I remember how I felt when, in grammar school, I wrote my first valentine to my mother. I was very young and misspelled the keyword. The card read: “I enve my father.”

A year or so later, a card was given to Joy LaGuardia. I still have a second-grade photo of her, missing most of her teeth. Years later, she became one of the great beauties of the neighborhood.

As the years passed, there were other girls. I recall Schiavone, a girl I was too shy to kiss, but who knew much more than I did. There was Marianne, a well-remembered, raven-haired beauty, who was mysterious in her solitude. Always she seemed somewhere else, perhaps in her future. She moved with athletic grace, trailing secrets.

(Anxious to recall her, I skipped ahead.)  In the sixth grade, there was Maryann Ferone, who was one of two of us in a class of 40, who had an IQ above 100.
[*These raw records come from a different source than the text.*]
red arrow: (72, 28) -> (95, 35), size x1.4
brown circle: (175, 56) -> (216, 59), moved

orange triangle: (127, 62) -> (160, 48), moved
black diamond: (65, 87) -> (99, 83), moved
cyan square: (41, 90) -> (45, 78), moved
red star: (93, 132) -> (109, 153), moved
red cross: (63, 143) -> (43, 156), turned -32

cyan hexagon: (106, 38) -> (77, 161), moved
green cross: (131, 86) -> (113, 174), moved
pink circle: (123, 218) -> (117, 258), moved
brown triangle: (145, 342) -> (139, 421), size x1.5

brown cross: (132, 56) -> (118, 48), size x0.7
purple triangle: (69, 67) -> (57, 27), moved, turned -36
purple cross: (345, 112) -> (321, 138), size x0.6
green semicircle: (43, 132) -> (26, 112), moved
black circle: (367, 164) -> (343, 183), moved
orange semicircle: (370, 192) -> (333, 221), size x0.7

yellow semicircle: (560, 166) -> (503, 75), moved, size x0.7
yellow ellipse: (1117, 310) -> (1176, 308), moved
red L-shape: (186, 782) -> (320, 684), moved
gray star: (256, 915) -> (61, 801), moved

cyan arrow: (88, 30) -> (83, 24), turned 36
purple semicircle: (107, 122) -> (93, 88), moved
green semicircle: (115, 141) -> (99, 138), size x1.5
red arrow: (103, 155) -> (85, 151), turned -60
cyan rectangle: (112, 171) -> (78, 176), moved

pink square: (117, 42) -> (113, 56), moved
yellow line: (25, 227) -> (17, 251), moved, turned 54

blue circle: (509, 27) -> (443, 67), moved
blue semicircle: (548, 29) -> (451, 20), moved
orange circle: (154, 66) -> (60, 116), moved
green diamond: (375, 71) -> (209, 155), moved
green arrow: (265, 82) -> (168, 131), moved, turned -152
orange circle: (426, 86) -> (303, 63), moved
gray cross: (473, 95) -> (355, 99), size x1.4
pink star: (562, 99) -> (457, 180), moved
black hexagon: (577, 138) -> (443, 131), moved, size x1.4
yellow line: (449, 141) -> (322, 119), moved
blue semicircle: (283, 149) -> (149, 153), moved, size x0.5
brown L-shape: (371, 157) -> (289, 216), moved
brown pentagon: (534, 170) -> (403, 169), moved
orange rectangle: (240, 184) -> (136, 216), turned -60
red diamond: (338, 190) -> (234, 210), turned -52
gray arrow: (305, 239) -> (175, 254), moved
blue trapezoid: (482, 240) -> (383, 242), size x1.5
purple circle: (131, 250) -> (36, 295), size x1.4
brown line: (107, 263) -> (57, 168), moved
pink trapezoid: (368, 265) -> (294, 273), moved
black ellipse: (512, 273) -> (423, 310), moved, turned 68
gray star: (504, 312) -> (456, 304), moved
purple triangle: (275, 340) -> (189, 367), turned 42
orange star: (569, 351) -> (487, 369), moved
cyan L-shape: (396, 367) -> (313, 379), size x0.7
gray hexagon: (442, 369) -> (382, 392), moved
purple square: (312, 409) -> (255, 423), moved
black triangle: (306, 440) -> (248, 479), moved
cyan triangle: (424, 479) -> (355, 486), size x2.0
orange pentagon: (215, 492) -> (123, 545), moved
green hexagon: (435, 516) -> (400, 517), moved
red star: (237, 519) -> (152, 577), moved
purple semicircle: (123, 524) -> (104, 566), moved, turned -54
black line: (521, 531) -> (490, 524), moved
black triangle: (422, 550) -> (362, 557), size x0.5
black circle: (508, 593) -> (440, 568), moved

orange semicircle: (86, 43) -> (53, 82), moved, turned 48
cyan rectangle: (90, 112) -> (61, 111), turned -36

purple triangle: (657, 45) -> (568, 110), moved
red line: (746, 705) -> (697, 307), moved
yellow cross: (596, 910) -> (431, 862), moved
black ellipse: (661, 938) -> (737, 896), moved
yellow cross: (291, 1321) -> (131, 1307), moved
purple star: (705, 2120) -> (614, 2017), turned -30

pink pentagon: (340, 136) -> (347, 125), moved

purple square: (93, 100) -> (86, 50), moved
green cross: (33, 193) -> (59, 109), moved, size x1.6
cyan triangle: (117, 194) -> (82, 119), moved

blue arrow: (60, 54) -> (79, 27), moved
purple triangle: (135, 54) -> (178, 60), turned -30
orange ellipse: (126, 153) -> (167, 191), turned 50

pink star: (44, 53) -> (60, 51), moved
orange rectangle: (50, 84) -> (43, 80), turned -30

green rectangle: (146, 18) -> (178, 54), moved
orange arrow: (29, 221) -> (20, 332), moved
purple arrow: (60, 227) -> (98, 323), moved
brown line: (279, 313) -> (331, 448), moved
By the eighth grade, there was Connie, a very shapely beauty who once sat on my chest until I would admit that she was “tougher.” She was a fiery, Italian beauty, with a flair for style.

Many writings followed. Even today at my advanced age, I have written valentine sentiments, recognitions, admiration and love to a dear one.

Roses are red,
Violets are blue,
We crossed our pinkies and we swore
High in aspiration and made true
A “friendship for eternity.”
We crossed our pinkies and we swore.